Let's choose the $Ox$ axis along the east direction and $Oy$ axis along the north direction and let $\varphi$ be the angle with axis $Ox$ . Then unit vector in direction with angle $\varphi$ will have coordinates ${{\vec e}_\varphi } = (\cos \varphi ,\sin \varphi )$ . Northeas is the direction with ${\varphi _1} = \frac{\pi }{4}$ in our system, for Southeast we've got ${\varphi _2} = - \frac{\pi }{4}$ . Then we can find the displacement vector as

\vec d = {l_1}{{\vec e}_{{\varphi _1}}} + {l_2}{{\vec e}_{{\varphi _2}}}

where ${l_1}$ is the travelled distance along northeast direction and ${l_2}$ is the travelled distance along the southeast direction.
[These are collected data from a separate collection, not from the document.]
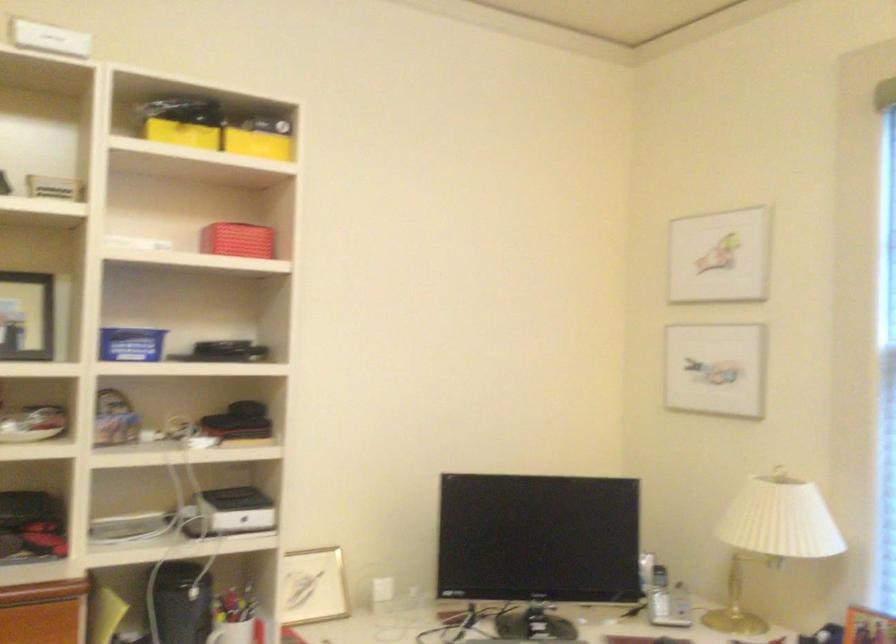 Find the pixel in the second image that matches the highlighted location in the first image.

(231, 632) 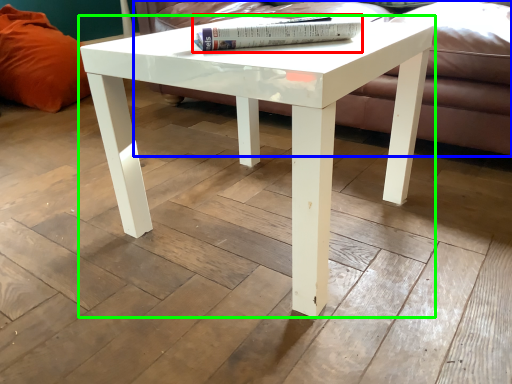 Question: Estimate the real-world distances between objects in this image. Which object is farther from book (highlighted by a red box), couch (highlighted by a blue box) or coffee table (highlighted by a green box)?

Choices:
 (A) couch
 (B) coffee table

Answer: (A) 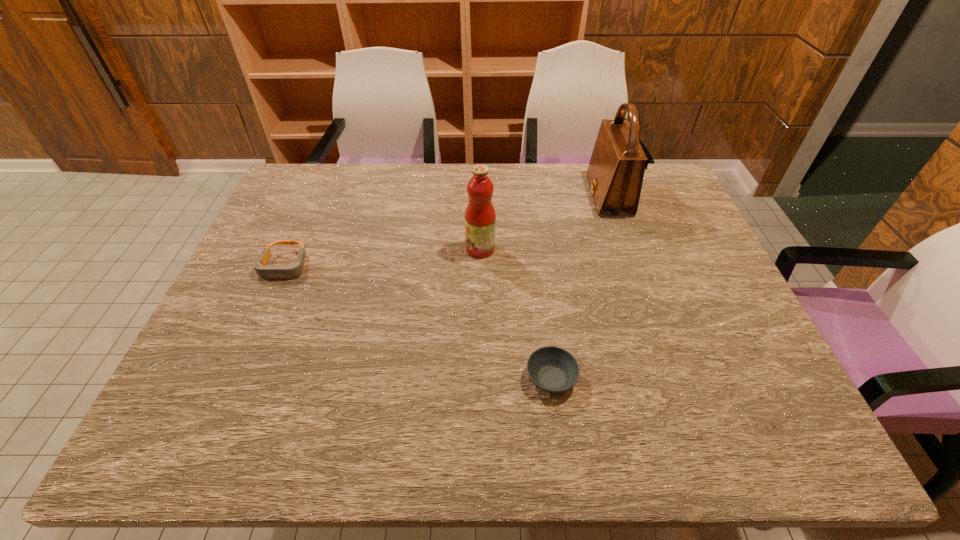 The image size is (960, 540). Find the location of `vacant region at the right edge`. vacant region at the right edge is located at coordinates (704, 321).

Locate an element on the screen. This screenshot has height=540, width=960. vacant space at the near right corner of the desktop is located at coordinates (783, 450).

Image resolution: width=960 pixels, height=540 pixels. I want to click on free spot between the goggles and the second object from right to left, so click(x=418, y=322).

At what (x,y) coordinates should I click in order to perform the action: click on unoccupied area between the goggles and the shoulder bag. Please return your answer as a coordinate pair (x, y). Looking at the image, I should click on (446, 231).

The height and width of the screenshot is (540, 960). Find the location of `vacant area that lies between the fruit juice and the leftmost object`. vacant area that lies between the fruit juice and the leftmost object is located at coordinates (382, 258).

This screenshot has width=960, height=540. I want to click on empty location between the fruit juice and the shoulder bag, so point(544,222).

Locate an element on the screen. This screenshot has width=960, height=540. vacant space in between the nearest object and the leftmost object is located at coordinates (418, 322).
The shortest distance is the absolute value of ${\vec d}$ . So let's find the vector

\vec d = 3[{\text{km}}] \cdot (\cos \frac{\pi }{4},\sin \frac{\pi }{4}) + 4[{\text{km}}](\cos ( - \frac{\pi }{4}),\sin ( - \frac{\pi }{4}))

Perform thecalculations

\vec d = 3[{\text{km}}] \cdot (\frac{1}{{\sqrt 2 }},\frac{1}{{\sqrt 2 }}) + 4[{\text{km}}](\frac{1}{{\sqrt 2 }}, - \frac{1}{{\sqrt 2 }})

\vec d = \frac{1}{{\sqrt 2 }}(3,3)[{\text{km}}] + \frac{1}{{\sqrt 2 }}(4, - 4)[{\text{km}}] = \frac{1}{{\sqrt 2 }}(7, - 1)[{\text{km}}]

And find the absolute value

\left| {\vec d} \right| = \frac{1}{{\sqrt 2 }}\sqrt {{7^2} + {{( - 1)}^2}} [{\text{km}}] = \frac{1}{{\sqrt 2 }}\sqrt {{7^2} + {{( - 1)}^2}} [{\text{km}}] = \frac{{5\sqrt 2 }}{{\sqrt 2 }}[{\text{km}}] = 5[{\text{km}}]

So the $\left| {\vec d} \right| = 5[{\text{km}}]$ is the answer.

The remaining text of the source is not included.